Nps has a wonderful film and exhibits to commemorate this awful event. The narrative is very sad, regardless of whose perspective tells it. Surprised that Johnstown rebuilt but then had serious floods afterwards. Take the time to visit this location and learn it's history!
Make sure to watch the movie. It gives you a real feel for the power of the flood, how fast and furious and devastating it was. From the visitors' center and the trails there are great views of what was once the lake. At $4.00/adult, it's a bargain. I would also recommend taking the short drive to the clubhouse and a couple other member "cottages". The clubhouse was closed for the season when we visited so we couldn't go inside, but it was interesting to compare the present-day lay of the land to the photos of the clubhouse right at the lakeshore. What a different perspective.
I have been to over 200 National Parks, and this is perhaps the most moving of all. If you visit, you must do the Incline in town to get a full view, also do the Cemetary where victims are buried, and then the museum. Walk down to the opening to get a feeling of the Lake and the break.
This place is run by the National Park Service and is excellent.There are many displays, and the movie is outstanding. You can take a hike and go and stand where the dam was and look out on the valley that used to be the lake. Highly recommend this.
I am a writer and photographer for National Park Planner (npplan.com) and I visited the Johnstown Flood National Memorial in September 2014.On May 31, 1889, after two days of record heavy rain, the dam that held back the waters of Lake Conemaugh, an artificial mountain lake created for the enjoyment of Pittsburgh’s elite, broke, sending a wall of water fourteen miles down the valley towards the industrial city of Johnstown, Pennsylvania. Over 2200 people were killed in the disaster. The Johnstown Flood National Memorial preserves the site of the dam and the clubhouse of the South Fork Fishing and Hunting Club, and honors those who died in America’s most deadly flood.The park consists of a Visitor Center and Museum, the grounds of the former dam, and the South Fork Fishing and Hunting Club’s clubhouse in St. Michael, a short drive from the Visitor Center. There are also two short hiking trails with historical relevance. The South Fork Dam Trail takes visitors from the top of the dam to the bottom of the former Lake Conemaugh, and then through the gap in the dam created by the flood waters. The Carriage Road Nature Trail takes visitors along a short segment of the actual carriage road used by members and guests of the Club to get from the railroad station in South Fork to the cottages along the lake shore.The Johnstown Flood story entails much more than the story of the South Fork Dam and the South Fork Fishing and Hunting Club. To get a complete picture of the disaster, visitors may want to see additional sites along the path of the flood, most notably the town of Johnstown and its flood museum, and Grandview Cemetery where many of the flood victims are buried. These are not operated by the National Park Service.For complete park information and plenty of quality photos, please visit my web site, National Park Planner.

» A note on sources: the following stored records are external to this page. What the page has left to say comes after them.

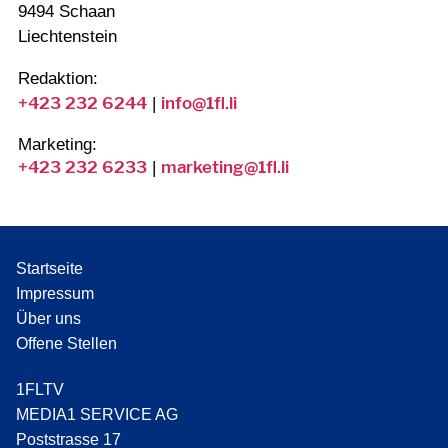
9494 Schaan
Liechtenstein
Redaktion:
+423 232 6244
info@1fl.li
|
Marketing:
+423 232 6233
marketing@1fl.li
|
Startseite
Impressum
Über uns
Offene Stellen
1FLTV
MEDIA1 SERVICE AG
Poststrasse 17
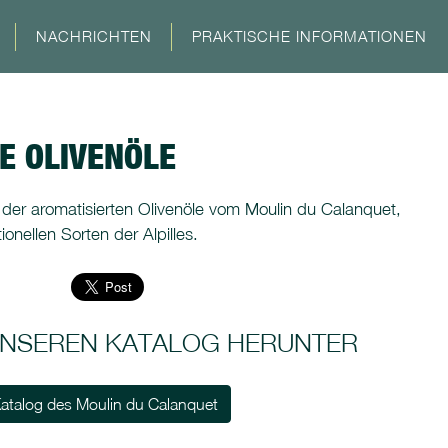
NACHRICHTEN
PRAKTISCHE INFORMATIONEN
E OLIVENÖLE
 der aromatisierten Olivenöle vom Moulin du Calanquet,
tionellen Sorten der Alpilles.
 UNSEREN KATALOG HERUNTER
atalog des Moulin du Calanquet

Just finished reading The Johnstown Flood and was so excited to see this place. It sits on the site of the remains of the South Fork Damn and is just very eerie. The visitor center has a great electric map that describes the path of the flood and makes it easy to get your bearings. Visit here first and then head to Johnstown and be sure to visit the Old Stone Bridge where all the debris from the flood collected and caught fire. There is also a museum in Johnstown dedicated to the flood.
Wow does this National Park enjoy drama. The visitor center has quite the arresting entrance-you come in, turn the corner, and are confronted with a representation of the flood debris coming right at you. Then, the video they have explaining it is extremely dramatic, but well done. It was interesting for me to have just come from the Allegheny Portage Railroad NHS up the road, where all of the mentions of Johnstown were the iron industry and the link between Pittsburgh and the Alleghenies, as well as the Clara Barton NHS in the DC area, because the Flood got the American Red Cross jumpstarted.They also have a very good tabletop map with colored lights, like the ones at the Civil War sites, that show the advance of the flood and its destruction. Very well-done park, I think!
We went both here (a National Park now) and to the museum in town. By visiting both, we got a very goo perspective of the 1889 disaster. This was very good, because one can actually see the scope of the lake bed. One may also walk out on the remains of the dam.
We are a world taken in by the very latest news or disaster. The Johnstown Flood has been awhile and fades from memory.But corporate greed and personal arrogance cost many folks their lives here. You have to be silent a moment and try to take a lesson from such a hallowed place. And it is so amazing how the fates can just sneak up on the unsuspecting and innocent and change or take their lives. Makes you celebrate the lives we have.Watch the movie, soak in the history, drive the valley, think about it.Well worth the stop.
We did this as the second stage of our "flood visit." The displays were good, but the movie, for some reason, was rather blurry. It's a shame, because this is a good complement to the movie at the museum.